◆ TASK OBJECTIVE:
Report every line of the data where the string "Kangoo" appears.

BEGIN

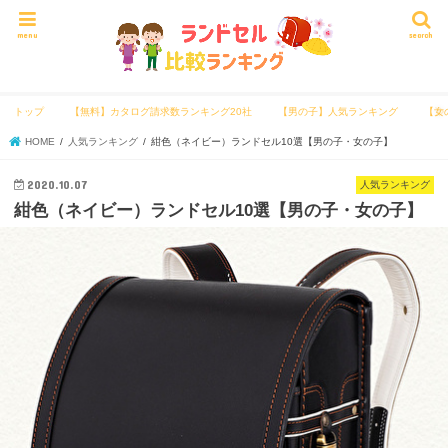
menu
search
トップ
【無料】カタログ請求数ランキング20社
【男の子】人気ランキング
【女
HOME
人気ランキング
紺色（ネイビー）ランドセル10選【男の子・女の子】
2020.10.07
人気ランキング
紺色（ネイビー）ランドセル10選【男の子・女の子】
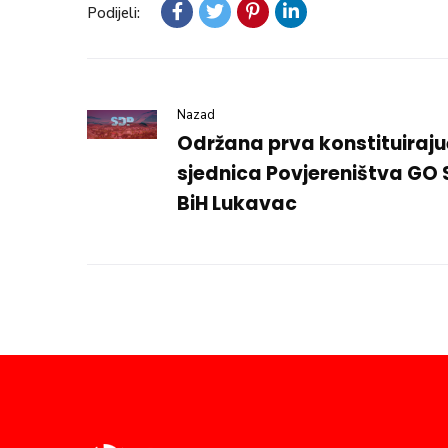
Podijeli:
Nazad
Održana prva konstituiraj
sjednica Povjereništva GO
BiH Lukavac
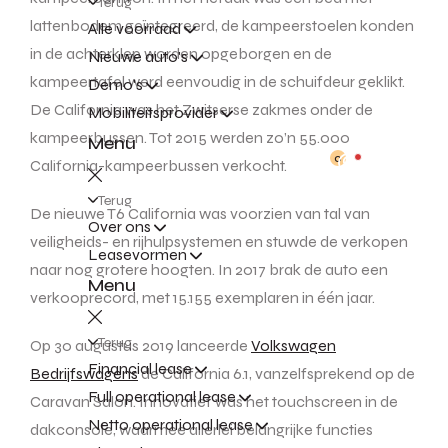
Terug
lattenbodem geïntegreerd, de kampeerstoelen konden
Alle voorraad
in de achterklep worden opgeborgen en de
Nieuwe auto's
kampeertafel werd eenvoudig in de schuifdeur geklikt.
Demo's
De California was het Zwitserse zakmes onder de
Mobiliteitsprovider
kampeerbussen. Tot 2015 werden zo’n 55.000
Menu
0
California-kampeerbussen verkocht.
Terug
De nieuwe T6 California was voorzien van tal van
Over ons
veiligheids- en rijhulpsystemen en stuwde de verkopen
Leasevormen
naar nog grotere hoogten. In 2017 brak de auto een
Menu
verkooprecord, met 15.155 exemplaren in één jaar.
Terug
Op 30 augustus 2019 lanceerde
Volkswagen
Financial lease
Bedrijfswagens
de California 6.1, vanzelfsprekend op de
Full operational lease
Caravan Salon. Innovatief was het touchscreen in de
Netto operational lease
dakconsole, waarmee allerlei belangrijke functies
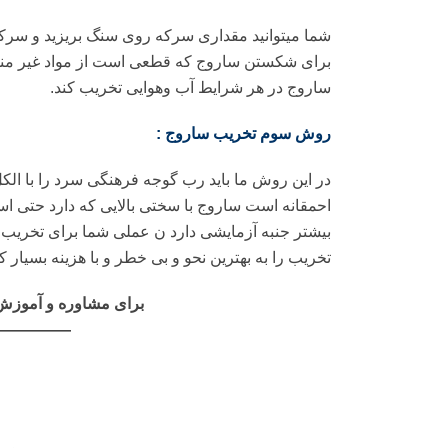
شما میتوانید مقداری سرکه روی سنگ بریزید و سرکه 
برای شکستن ساروج که قطعی است از مواد غیر منفج
ساروج در هر شرایط آب وهوایی تخریب کند.
روش سوم تخریب ساروج :
در این روش ما باید رب گوجه فرهنگی سرد را با ال
احمقانه است ساروج با سختی بالایی که دارد حتی اسی
بیشتر جنبه آزمایشی دارد ن عملی شما برای تخریب سا
تخریب را به بهترین نحو و بی خطر و با هزینه بسیار 
برای مشاوره و آموزش 
—————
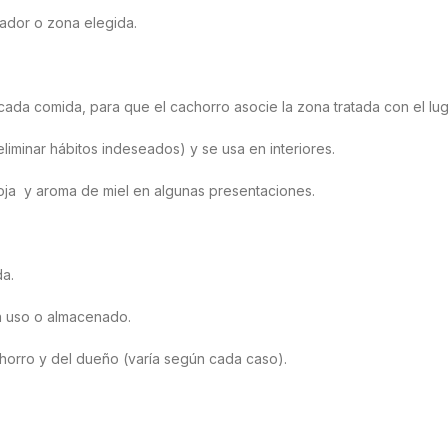
pador o zona elegida.
cada comida, para que el cachorro asocie la zona tratada con el lu
liminar hábitos indeseados) y se usa en interiores.
soja y aroma de miel en algunas presentaciones.
da.
n uso o almacenado.
horro y del dueño (varía según cada caso).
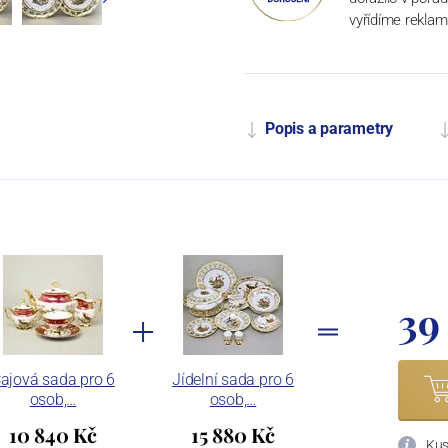
vyřídíme reklam
Popis a parametry
39
ajová sada pro 6
Jídelní sada pro 6
osob,…
osob,…
10 840 Kč
15 880 Kč
Kus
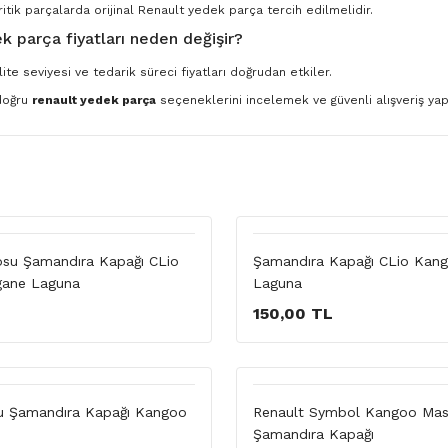
ritik parçalarda orijinal Renault yedek parça tercih edilmelidir.
k parça fiyatları neden değişir?
ite seviyesi ve tedarik süreci fiyatları doğrudan etkiler.
 doğru
renault yedek parça
seçeneklerini incelemek ve güvenli alışveriş yapm
su Şamandıra Kapağı CLio
Şamandıra Kapağı CLio Kan
ane Laguna
Laguna
150,00 TL
u Şamandıra Kapağı Kangoo
Renault Symbol Kangoo Mas
Şamandıra Kapağı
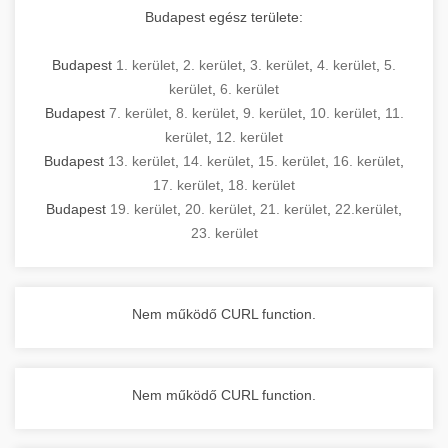
Budapest egész területe:
Budapest
1. kerület
,
2. kerület
,
3. kerület
,
4. kerület
,
5.
kerület
,
6. kerület
Budapest
7. kerület
,
8. kerület
,
9. kerület
,
10. kerület
,
11.
kerület
,
12. kerület
Budapest
13. kerület
,
14. kerület
,
15. kerület
,
16. kerület
,
17. kerület
,
18. kerület
Budapest
19. kerület
,
20. kerület
,
21. kerület
,
22.kerület
,
23. kerület
Nem működő CURL function.
Nem működő CURL function.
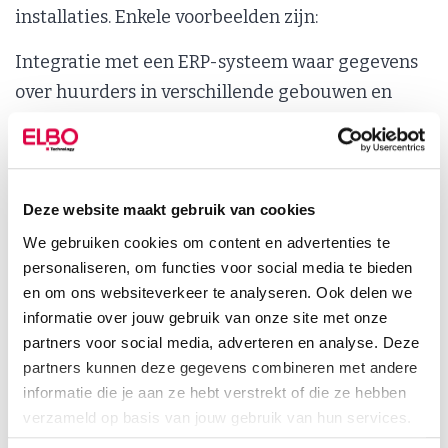
installaties. Enkele voorbeelden zijn:
Integratie met een ERP-systeem waar gegevens
over huurders in verschillende gebouwen en
woningen kunnen worden beheerd.
Integratie met een hospitality-app voor
communicatie tussen huurders, verhuurders en
bezoekers bij de voordeur.
Deze website maakt gebruik van cookies
Integratie met een gebouwbeheerplatform welke
We gebruiken cookies om content en advertenties te
personaliseren, om functies voor social media te bieden
data uit toegangscontrole en CCTV inleest,
en om ons websiteverkeer te analyseren. Ook delen we
meldingen geeft over batterijstatus en
informatie over jouw gebruik van onze site met onze
benodigde updates, wat resulteert in een
partners voor social media, adverteren en analyse. Deze
krachtig instrument dat storingen en uitval van
partners kunnen deze gegevens combineren met andere
producten voorkomt.
informatie die je aan ze hebt verstrekt of die ze hebben
verzameld op basis van jouw gebruik van hun services.
Snelle implementatie van nieuwe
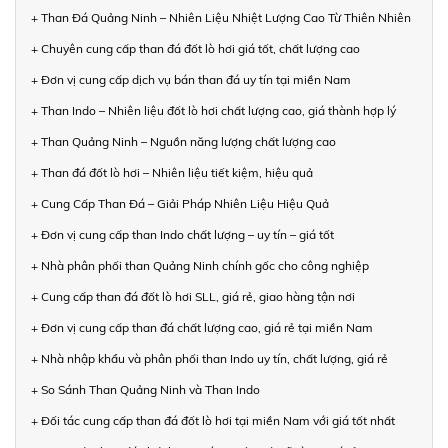
+ Than Đá Quảng Ninh – Nhiên Liệu Nhiệt Lượng Cao Từ Thiên Nhiên
+ Chuyên cung cấp than đá đốt lò hơi giá tốt, chất lượng cao
+ Đơn vị cung cấp dịch vụ bán than đá uy tín tại miền Nam
+ Than Indo – Nhiên liệu đốt lò hơi chất lượng cao, giá thành hợp lý
+ Than Quảng Ninh – Nguồn năng lượng chất lượng cao
+ Than đá đốt lò hơi – Nhiên liệu tiết kiệm, hiệu quả
+ Cung Cấp Than Đá – Giải Pháp Nhiên Liệu Hiệu Quả
+ Đơn vị cung cấp than Indo chất lượng – uy tín – giá tốt
+ Nhà phân phối than Quảng Ninh chính gốc cho công nghiệp
+ Cung cấp than đá đốt lò hơi SLL, giá rẻ, giao hàng tận nơi
+ Đơn vị cung cấp than đá chất lượng cao, giá rẻ tại miền Nam
+ Nhà nhập khẩu và phân phối than Indo uy tín, chất lượng, giá rẻ
+ So Sánh Than Quảng Ninh và Than Indo
+ Đối tác cung cấp than đá đốt lò hơi tại miền Nam với giá tốt nhất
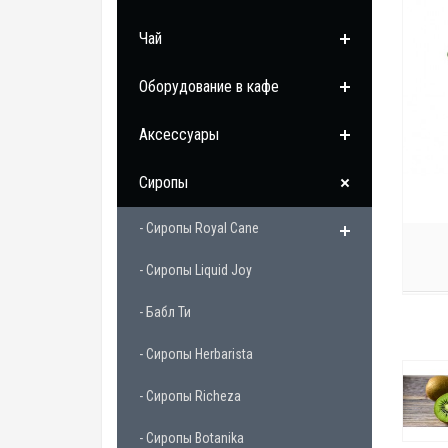
Чай
Оборудование в кафе
Аксессуары
Сиропы
- Сиропы Royal Cane
- Сиропы Liquid Joy
- Бабл Ти
- Сиропы Herbarista
- Сиропы Richeza
- Сиропы Botanika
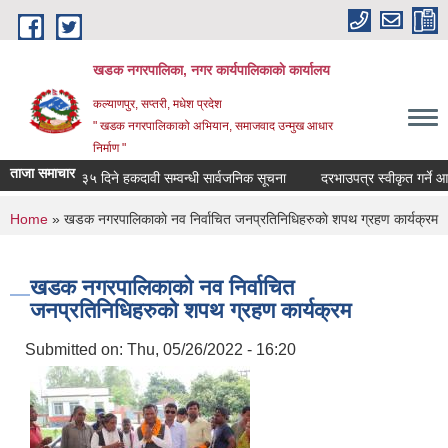
Skip to main content
खडक नगरपालिका, नगर कार्यपालिकाकाे कार्यालय
कल्याणपुर, सप्तरी, मधेश प्रदेश
" खडक नगरपालिकाको अभियान, समाजवाद उन्मुख आधार
निर्माण "
ताजा समाचार
३५ दिने हकदावी सम्वन्धी सार्वजनिक सूचना
दरभाउपत्र स्वीकृत गर्ने आश्यको स
You are here
Home
» खडक नगरपालिकाकाे नव निर्वाचित जनप्रतिनिधिहरुकाे शपथ ग्रहण कार्यक्रम
खडक नगरपालिकाकाे नव निर्वाचित
जनप्रतिनिधिहरुकाे शपथ ग्रहण कार्यक्रम
Submitted on:
Thu, 05/26/2022 - 16:20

END

◆ SOLUTION:
u Şamandıra Kapağı Kangoo
Renault Symbol Kangoo Mas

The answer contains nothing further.